5月からiDeCoの60歳以上の加入要件が大幅に緩和されました。60代前半は働くのが当たり前という世の中の流れにキャッチアップする形で、60代になっても会社員や公務員として働き続けている方がiDeCoに加入できるようになりました。

60代前半のiDeCo加入はメリットばかりで、利用できるならば是非活用を、とこれまでもおススメしてきましたが、特に会社の制度として企業型DCに加入している方(以下「企業型DC加入者」という)はメリットが多く、さらに大きいのです。今回は企業型DC加入者の方に絞ってメリットとその活かし方をお伝えしていきます。

メリットその1:税制優遇メリットを受けながら老後資産づくりができる

iDeCoとしては基本のメリットです。具体的なメリット額を挙げながら説明した方がわかりやすいと思うので、企業型DCの加入は60歳までという方が60歳からiDeCoに加入するケースで話を進めていきます。

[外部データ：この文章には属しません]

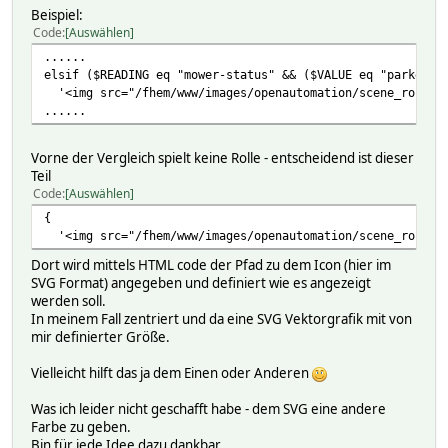
Beispiel:
Code
Auswählen
......
elsif ($READING eq "mower-status" && ($VALUE eq "parked_t
'<img src="/fhem/www/images/openautomation/scene_robo_la
......
Vorne der Vergleich spielt keine Rolle - entscheidend ist dieser
Teil
Code
Auswählen
{
'<img src="/fhem/www/images/openautomation/scene_robo_la
Dort wird mittels HTML code der Pfad zu dem Icon (hier im
SVG Format) angegeben und definiert wie es angezeigt
werden soll.
In meinem Fall zentriert und da eine SVG Vektorgrafik mit von
mir definierter Größe.
Vielleicht hilft das ja dem Einen oder Anderen
Was ich leider nicht geschafft habe - dem SVG eine andere
Farbe zu geben.
Bin für jede Idee dazu dankbar.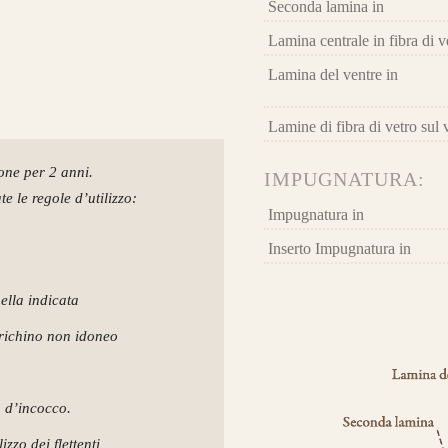
Seconda lamina in
Lamina centrale in fibra di v
Lamina del ventre in
Lamine di fibra di vetro sul 
ione per 2 anni.
IMPUGNATURA:
archi già realizzati su misura
e le regole d’utilizzo:
Impugnatura in
Inserto Impugnatura in
uella indicata
arichino non idoneo
o d’incocco.
zzo dei flettenti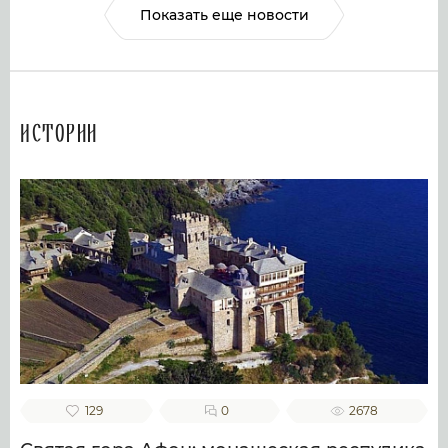
Показать еще новости
Истории
129
0
2678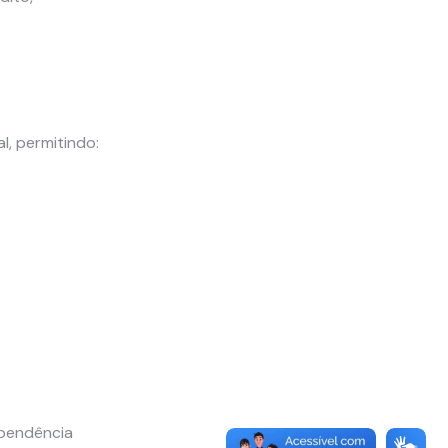
l, permitindo:
ependência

iDeCoは自分で掛け金を出して自分の老後資金を準備する制度です。この掛金は積立時に全額所得控除になるという税制優遇があるので、積み立てている間、所得税や住民税が軽減されます。60歳以上になって企業型DCを含む企業年金制度に一切入っていないとすればiDeCoの掛け金は月額2万3000円まで積み立て可能です。ですから、例えば、課税所得が195万円以上~330万円未満の方が限度額いっぱいの2万3000円を積み立てする場合、所得税と住民税あわせて年間5万5200円の税負担軽減メリットがあります(この計算では令和19年まで加算される復興特別所得税2.1%は加味していません)。これは1年間なので、60歳から即iDeCoに加入し5年間、目いっぱい積み立てすれば所得控除のメリット額は27万6000円にもなります。これは、明らかに大きなメリットです。

メリットその2:60歳以降、いつでも引き出しできる

iDeCoは老後資金を貯めるための制度なので、60歳以降にしか受け取れない、という制約があり、よくデメリットとして取り上げられます。私も若い方たちには、「掛金の所得控除メリットに目がくらんで目いっぱいiDeCoに掛金をつぎ込んでしまうと、60歳前にちょっとまとまったお金が必要なことがあったとしても引き出して使うことはできません。残念なことにならないように、くれぐれも掛け金は無理しないように」と口を酸っぱくして伝えています。ただ、60歳以上でのiDeCo加入、さらには企業型DCに長年加入していた方が60歳以降にiDeCo加入する場合にはこの制約が全くありません。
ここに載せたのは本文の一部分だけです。